You'd think I'd learn. After countless repetitions of the same error - an error that involves my suffering acute pain - you'd think I'd figure it out.
Iron pills. Vitamins with iron in them. DO NOT TAKE ON AN EMPTY STOMACH! No. La. Nyet. Just. Don't.
I'm not used to taking any medicine on a regular basis but I've been trying to fit daily multivitamins in my schedule since before I got pregnant with our first child. I don't usually remember. I'll think about it after I get sick, or when I see the bottle, but after a day or so, I'll lose track again. I did take the vitamins when I was pregnant, but Brad helped. My blood work then was always good - it's very good still - so I never worry about it. I still think vitamins are a good idea... but, too often I find that I am throwing away expired bottles of forgotten supplements.
After hitting 40, I've tried even harder to take vitamins - with iron - as I sometimes get more fatigued that I used to. I was worried about thyroid issues, but so far tests are good, except slight anemia for no reason found... it's probably age. I should take vitamins - with iron. I try. I forget. I do better by keeping the tablets at the table where I might see them at dinner... the kids know the meds are not candy, and we've also taught them to sound the alarm if other kids touch them. Vitamins with dinner do not try to kill me... when I remember to take them.
I forgot again, evening before last, to take my vitamin, and as I was feeling particularly worn down the next day, I took the vitamin as soon as I got back from dropping the kids at school. I told myself that I would immediately eat breakfast too, although I never sit down right away. But, I didn't want to forget, so I took it. Then, immediately went off to make beds and start laundry.
And this gets us to the part that I will never learn. See, I don't really think it is too odd that I can't seem to remember my vitamins. I'm sure I'm not the only one. I remember IMPORTANT meds. Things that are prescribed, etc. Vitamins seem to be filed under 'supplements' in my brain and do not rate as high on my priority list. I am also sure that I'm not the only one who sometimes forgets to take vitamins, or other medicine, with food, and later regrets it. I admit that I am easily distracted, but many people are.
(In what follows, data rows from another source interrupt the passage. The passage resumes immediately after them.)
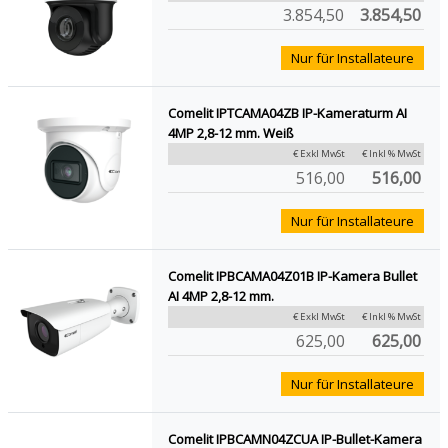
3.854,50
3.854,50
Nur für Installateure
Comelit IPTCAMA04ZB IP-Kameraturm AI
4MP 2,8-12 mm. Weiß
€ Exkl MwSt
€ Inkl % MwSt
516,00
516,00
Nur für Installateure
Comelit IPBCAMA04Z01B IP-Kamera Bullet
AI 4MP 2,8-12 mm.
€ Exkl MwSt
€ Inkl % MwSt
625,00
625,00
Nur für Installateure
Comelit IPBCAMN04ZCUA IP-Bullet-Kamera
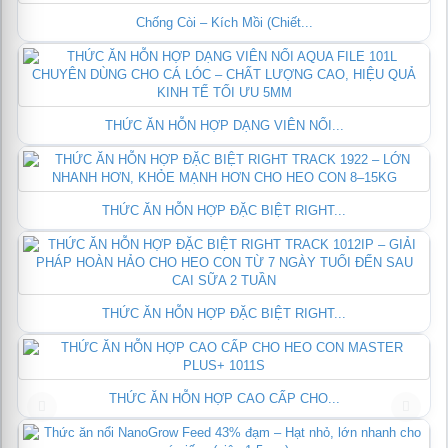
Chống Còi – Kích Mồi (Chiết...
THỨC ĂN HỖN HỢP DẠNG VIÊN NỔI...
THỨC ĂN HỖN HỢP ĐẶC BIỆT RIGHT...
THỨC ĂN HỖN HỢP ĐẶC BIỆT RIGHT...
THỨC ĂN HỖN HỢP CAO CẤP CHO...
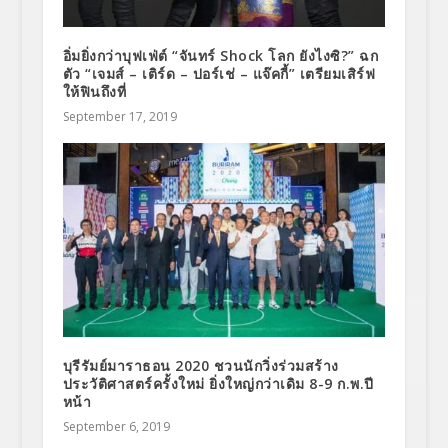
อิ่มยิ่งกว่าบุฟเฟ่ต์ “จันทร์ Shock โลก ยังไงซิ?” ฉก
ตัว “เจมส์ – เติร์ด – ปอร์เช่ – แจ๊คกี้” เตรียมเสิร์ฟ
ให้ฟินถึงที่
September 17, 2019
บุรีรัมย์มาราธอน 2020 ชวนนักวิ่งร่วมสร้าง
ประวัติศาสตร์ครั้งใหม่ ยิ่งใหญ่กว่าเดิม 8-9 ก.พ.ปี
หน้า
September 6, 2019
Also, I'm usually(!) pretty darn good at remembering the cause and effect of things. If I do THIS, then THAT, will happen, so, if THAT has happened, then THIS is probably what I did to set it off.
Me+THIS=THAT which is the same as THAT=THIS +Me. Right?? Makes simple sense. I think I understand the logic.
So why can't I apply that theory to vitamins?? I don't. I take vitamins on an empty stomach... and forget about it. Completely. So completely, that when the excruciating stomach spasms start tearing through my body when the vitamin with iron dissolves... I panic. What the heck? Why can't I remember that my taking iron on an empty stomach causes a certain type of agony - and so, when I feel this agony, I should remember that I just took iron on an empty stomach??
No, I think instead that I must be suddenly terminal. Is it food poisoning?? Exotic parasites that have hatched and are digging their way out? Shall I run to a taxi and get to the hospital? It can't be the flu! I don't have a fever! I look for blood and mysterious wounds appearing. Nothing! What is going on?!?... eventually, as I am about to fall to the floor and crawl heroically to the phone to call my husband and tell him he has to arrange for someone else to get the kids from school because I'm dying,.. eventually, I'll remember the vitamin. And iron. And empty stomach. So, after not-so-heroically eating a few crackers and laying still for about 10 minutes, I'll find that I can live again, and move, and get on with my day.
Yes. I've done this more than once. I don't know how many times. Will I do it again? I hope not. Maybe my writing this little essay will banish this particular bit of foolishness forever - expose the silly little brain vampire to the sun where I can watch it turn to ash. I wouldn't be too terribly surprised if I do put myself through this again though... apparently what I've been through is not enough to teach me. Perhaps I should just adopt the attitude that panic attacks might be good workouts for the heart and brain... like wind sprints. What doesn't kill you makes you stronger. Right?